Could you copy out all of the records below exactly, leaving out every picture?

** Stored data follows **

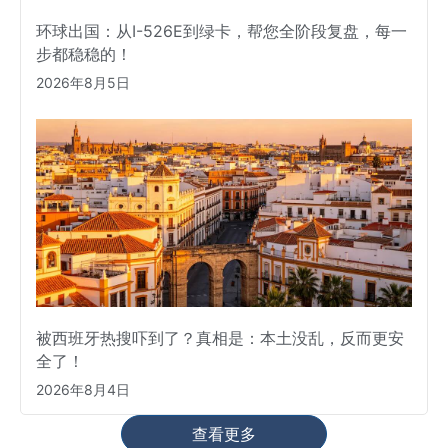
环球出国：从I-526E到绿卡，帮您全阶段复盘，每一
步都稳稳的！
2026年8月5日
被西班牙热搜吓到了？真相是：本土没乱，反而更安
全了！
2026年8月4日
查看更多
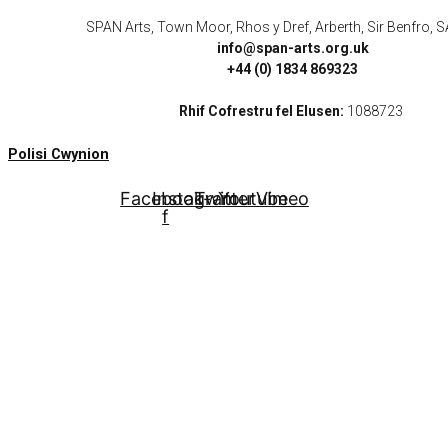
SPAN Arts, Town Moor, Rhos y Dref, Arberth, Sir Benfro,
info@span-arts.org.uk
+44 (0) 1834 869323
Rhif Cofrestru fel Elusen:
1088723
Polisi Cwynion
Facebook-
Instagram
Twitter
Youtube
Vimeo
f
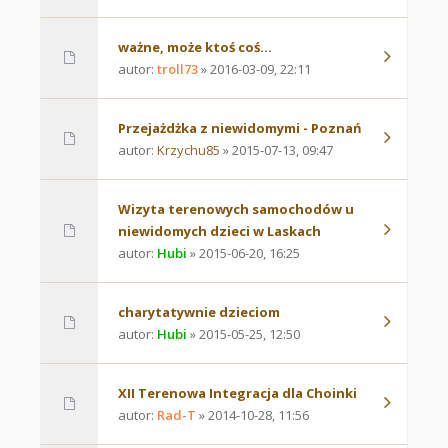
ważne, może ktoś coś...
autor:
troll73
» 2016-03-09, 22:11
Przejażdżka z niewidomymi - Poznań
autor:
Krzychu85
» 2015-07-13, 09:47
Wizyta terenowych samochodów u
niewidomych dzieci w Laskach
autor:
Hubi
» 2015-06-20, 16:25
charytatywnie dzieciom
autor:
Hubi
» 2015-05-25, 12:50
XII Terenowa Integracja dla Choinki
autor:
Rad-T
» 2014-10-28, 11:56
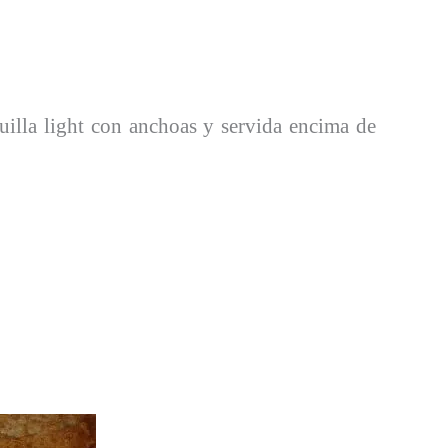
uilla light con anchoas y servida encima de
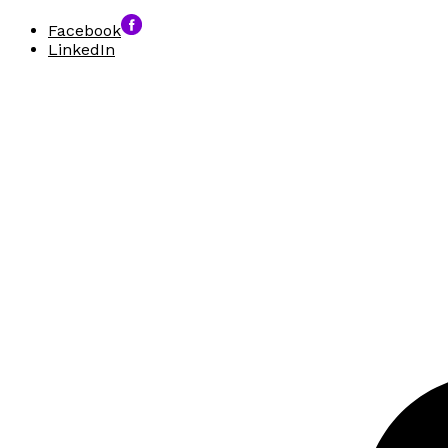
Facebook
LinkedIn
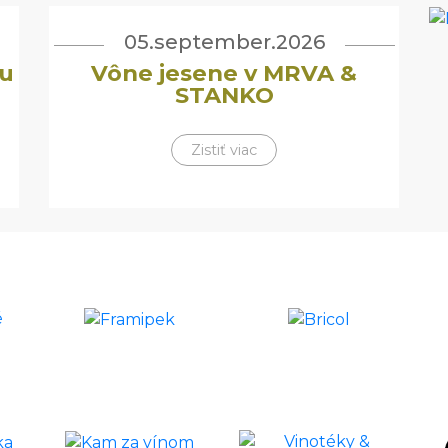
05.september.2026
u
Vône jesene v MRVA &
STANKO
Zistiť viac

** End of Stored data **

▸ Result of this task
环球出国：从I-526E到绿卡，帮您全阶段复盘，每一
步都稳稳的！
2026年8月5日
被西班牙热搜吓到了？真相是：本土没乱，反而更安
全了！
2026年8月4日
查看更多
SPAN Arts, Town Moor, Rhos y Dref, Arberth, Sir Benfro,
info@span-arts.org.uk
+44 (0) 1834 869323
Rhif Cofrestru fel Elusen:
1088723
Polisi Cwynion
Facebook-
Instagram
Twitter
Youtube
Vimeo
f
ważne, może ktoś coś...
autor:
troll73
» 2016-03-09, 22:11
Przejażdżka z niewidomymi - Poznań
autor:
Krzychu85
» 2015-07-13, 09:47
Wizyta terenowych samochodów u
niewidomych dzieci w Laskach
autor:
Hubi
» 2015-06-20, 16:25
charytatywnie dzieciom
autor:
Hubi
» 2015-05-25, 12:50
XII Terenowa Integracja dla Choinki
autor:
Rad-T
» 2014-10-28, 11:56
uilla light con anchoas y servida encima de
Facebook
LinkedIn
05.september.2026
u
Vône jesene v MRVA &
STANKO
Zistiť viac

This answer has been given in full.